Table of Contents

Identity brokering (external providers)

Sphinx can act as an identity broker (also known as an IdP proxy or identity federation): client applications still talk only to Sphinx as their OpenID Connect provider, but behind the scenes Sphinx delegates the actual authentication to an upstream OAuth2/OpenID Connect server. Sphinx receives the upstream result, lets your application map the upstream identity to a local user, and then completes the original request with its own Sphinx-issued tokens.

This is useful when you want your applications to authenticate against an existing identity provider (a corporate IdP, Google, Microsoft Entra, another Sphinx server, etc.) while still issuing and controlling your own tokens, users, scopes and sessions.

How the flow works

When a client application starts an authorization request and there is no active Sphinx session, Sphinx fires the TSphinxConfig.​OnResolve​External​Provider event. If the event handler selects an upstream provider, Sphinx:

  1. Redirects the browser to the upstream provider's authorization endpoint (using the authorization-code flow with PKCE, state and nonce).
  2. After the user authenticates at the upstream provider, receives the callback at oauth/external/callback, exchanges the code for the upstream tokens and validates the id_token.
  3. Fires the TSphinxConfig.​OnExternal​SignIn event so your application can resolve which local user the upstream identity maps to.
  4. Establishes the Sphinx session for that user (enforcing two-factor authentication if required) and resumes the original request, redirecting back to the client application with a Sphinx authorization code or token.

If the resolver does not select a provider, Sphinx falls back to its normal interactive login.

Registering an upstream provider

Upstream providers are registered in the TSphinxConfig.​External​Providers collection. You can add them at design-time, by double-clicking the ExternalProviders property, or from code by calling ExternalProviders.Add, which creates a TSphinxExternal​Provider.

At a minimum, set a unique TSphinxExternal​Provider.​Name (used to reference the provider from code), the TSphinxExternal​Provider.​Authority, and the TSphinxExternal​Provider.​ClientId/TSphinxExternal​Provider.​Client​Secret registered for Sphinx at that provider.

  Provider := SphinxConfig1.ExternalProviders.Add;
  Provider.Name := 'google';
  Provider.DisplayName := 'Google';
  Provider.Authority := 'https://accounts.google.com';
  Provider.ClientId := 'your-client-id';
  Provider.ClientSecret := 'your-client-secret';
  Provider.Scope := 'openid email profile';
  Provider.AutoDiscover := True;

When TSphinxExternal​Provider.​Auto​Discover is True (the default), Sphinx fetches the provider's discovery document from Authority + "/.well-known/openid-configuration" to obtain the endpoint URLs.

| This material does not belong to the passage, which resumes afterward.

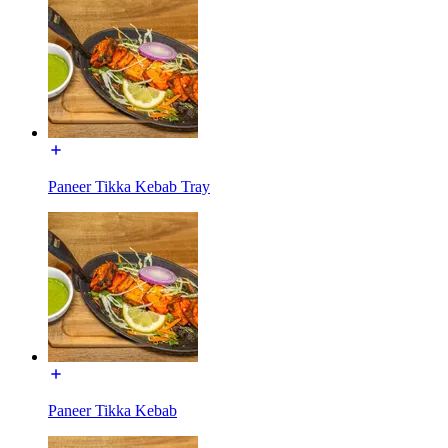
Paneer Tikka Kebab Tray
Paneer Tikka Kebab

For providers without discovery, set AutoDiscover := False and provide TSphinxExternal​Provider.​Issuer, TSphinxExternal​Provider.​Authorization​Endpoint and TSphinxExternal​Provider.​Token​Endpoint manually.

The redirect URI Sphinx uses with the upstream provider is its own external callback endpoint, oauth/external/callback (relative to the Sphinx base URL). Register that URL as an allowed redirect URI at the upstream provider.

Sphinx can reach an upstream provider in two ways, which can be combined:

Multi-tenant providers

Some providers are multi-tenant: a single application accepts users from many tenants (organizations), and the iss (issuer) claim in the resulting token differs per tenant. The prime example is Microsoft Entra ("Login with Microsoft") configured with the organizations or common authority, e.g.:

Provider := SphinxConfig1.ExternalProviders.Add;
Provider.Name := 'microsoft';
Provider.DisplayName := 'Microsoft';
Provider.Authority := 'https://login.microsoftonline.com/organizations/v2.0';
Provider.ClientId := '<your-app-client-id>';
Provider.ClientSecret := '<your-app-client-secret>';
Provider.ShowInLoginPage := True;
Provider.IconUrl := 'img/providers/microsoft.svg';

For such providers the discovery document does not return a fixed issuer; it returns a template with a {tenantid} placeholder, for example https://login.microsoftonline.com/{tenantid}/v2.0. Each user's token then carries the concrete issuer for their own tenant, such as https://login.microsoftonline.com/9188040d-6c67-4c5b-b112-36a304b66dad/v2.0.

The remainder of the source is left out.